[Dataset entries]
####

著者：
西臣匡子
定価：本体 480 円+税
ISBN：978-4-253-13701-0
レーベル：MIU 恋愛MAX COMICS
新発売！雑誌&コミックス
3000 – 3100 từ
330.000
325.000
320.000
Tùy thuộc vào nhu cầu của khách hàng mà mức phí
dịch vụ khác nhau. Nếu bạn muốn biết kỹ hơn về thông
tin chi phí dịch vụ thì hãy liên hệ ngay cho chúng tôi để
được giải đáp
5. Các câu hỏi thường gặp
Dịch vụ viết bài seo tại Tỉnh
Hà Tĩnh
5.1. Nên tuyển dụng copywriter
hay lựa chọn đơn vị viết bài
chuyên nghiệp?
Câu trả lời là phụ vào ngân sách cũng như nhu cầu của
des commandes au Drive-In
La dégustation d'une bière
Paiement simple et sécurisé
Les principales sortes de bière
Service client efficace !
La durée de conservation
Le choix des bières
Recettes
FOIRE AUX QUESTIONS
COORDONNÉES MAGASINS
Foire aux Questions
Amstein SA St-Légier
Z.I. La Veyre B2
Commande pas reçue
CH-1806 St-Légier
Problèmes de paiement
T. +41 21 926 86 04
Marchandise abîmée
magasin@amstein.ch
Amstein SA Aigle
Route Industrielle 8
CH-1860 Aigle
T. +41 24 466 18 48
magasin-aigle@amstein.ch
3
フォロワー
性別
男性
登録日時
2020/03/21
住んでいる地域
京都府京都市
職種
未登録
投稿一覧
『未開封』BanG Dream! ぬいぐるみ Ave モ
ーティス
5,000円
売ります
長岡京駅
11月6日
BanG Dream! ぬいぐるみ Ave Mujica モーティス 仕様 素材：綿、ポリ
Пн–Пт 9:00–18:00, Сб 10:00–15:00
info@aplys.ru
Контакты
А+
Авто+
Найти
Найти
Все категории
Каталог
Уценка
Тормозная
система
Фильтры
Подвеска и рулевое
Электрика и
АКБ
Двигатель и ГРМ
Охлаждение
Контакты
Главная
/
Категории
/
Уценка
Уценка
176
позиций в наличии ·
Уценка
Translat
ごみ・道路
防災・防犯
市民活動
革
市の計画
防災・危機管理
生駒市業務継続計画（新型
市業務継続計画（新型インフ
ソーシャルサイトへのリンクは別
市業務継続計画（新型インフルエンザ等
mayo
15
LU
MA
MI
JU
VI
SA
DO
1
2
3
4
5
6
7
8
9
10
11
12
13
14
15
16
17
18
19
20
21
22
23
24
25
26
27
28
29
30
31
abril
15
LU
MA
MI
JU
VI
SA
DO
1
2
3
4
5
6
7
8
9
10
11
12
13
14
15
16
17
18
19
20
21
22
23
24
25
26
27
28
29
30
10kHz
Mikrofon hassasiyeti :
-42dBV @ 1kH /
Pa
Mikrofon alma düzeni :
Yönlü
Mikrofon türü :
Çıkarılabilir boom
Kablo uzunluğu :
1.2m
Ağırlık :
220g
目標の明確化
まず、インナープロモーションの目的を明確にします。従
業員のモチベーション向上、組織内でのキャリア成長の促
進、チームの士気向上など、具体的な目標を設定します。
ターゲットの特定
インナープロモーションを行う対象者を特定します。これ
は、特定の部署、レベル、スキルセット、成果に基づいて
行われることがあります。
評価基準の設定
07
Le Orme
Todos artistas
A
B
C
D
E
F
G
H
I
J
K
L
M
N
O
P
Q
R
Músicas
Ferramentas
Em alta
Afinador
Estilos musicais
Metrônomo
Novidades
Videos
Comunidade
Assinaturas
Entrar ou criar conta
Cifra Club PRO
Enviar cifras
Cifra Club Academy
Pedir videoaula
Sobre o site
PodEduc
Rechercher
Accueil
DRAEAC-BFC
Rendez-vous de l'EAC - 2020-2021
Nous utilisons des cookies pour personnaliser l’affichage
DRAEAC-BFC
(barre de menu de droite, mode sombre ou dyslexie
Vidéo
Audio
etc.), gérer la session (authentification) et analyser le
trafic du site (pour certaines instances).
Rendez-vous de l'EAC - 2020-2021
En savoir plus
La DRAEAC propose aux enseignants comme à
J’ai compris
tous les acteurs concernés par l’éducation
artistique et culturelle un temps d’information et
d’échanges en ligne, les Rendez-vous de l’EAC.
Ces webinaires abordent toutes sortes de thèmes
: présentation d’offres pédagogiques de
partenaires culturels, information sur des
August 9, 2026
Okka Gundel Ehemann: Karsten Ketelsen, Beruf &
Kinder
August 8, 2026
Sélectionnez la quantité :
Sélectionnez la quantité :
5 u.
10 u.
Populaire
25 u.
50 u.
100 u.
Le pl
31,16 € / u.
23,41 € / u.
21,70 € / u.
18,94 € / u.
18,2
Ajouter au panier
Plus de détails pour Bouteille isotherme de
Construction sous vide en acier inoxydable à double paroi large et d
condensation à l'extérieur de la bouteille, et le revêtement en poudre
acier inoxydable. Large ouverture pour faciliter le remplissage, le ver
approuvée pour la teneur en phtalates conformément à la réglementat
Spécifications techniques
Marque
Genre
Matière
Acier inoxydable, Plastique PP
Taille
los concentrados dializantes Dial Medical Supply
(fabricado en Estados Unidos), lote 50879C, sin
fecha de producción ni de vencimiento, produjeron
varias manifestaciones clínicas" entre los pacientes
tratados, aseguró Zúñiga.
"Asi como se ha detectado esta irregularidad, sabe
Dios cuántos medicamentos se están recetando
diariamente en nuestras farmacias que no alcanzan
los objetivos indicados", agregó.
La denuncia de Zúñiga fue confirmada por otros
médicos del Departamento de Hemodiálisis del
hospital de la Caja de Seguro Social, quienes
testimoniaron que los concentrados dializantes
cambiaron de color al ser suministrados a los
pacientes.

####

Task prompt :: Run a filter over the data above and keep each line that contains the word "Légier".

Solved exercise ::
Amstein SA St-Légier
CH-1806 St-Légier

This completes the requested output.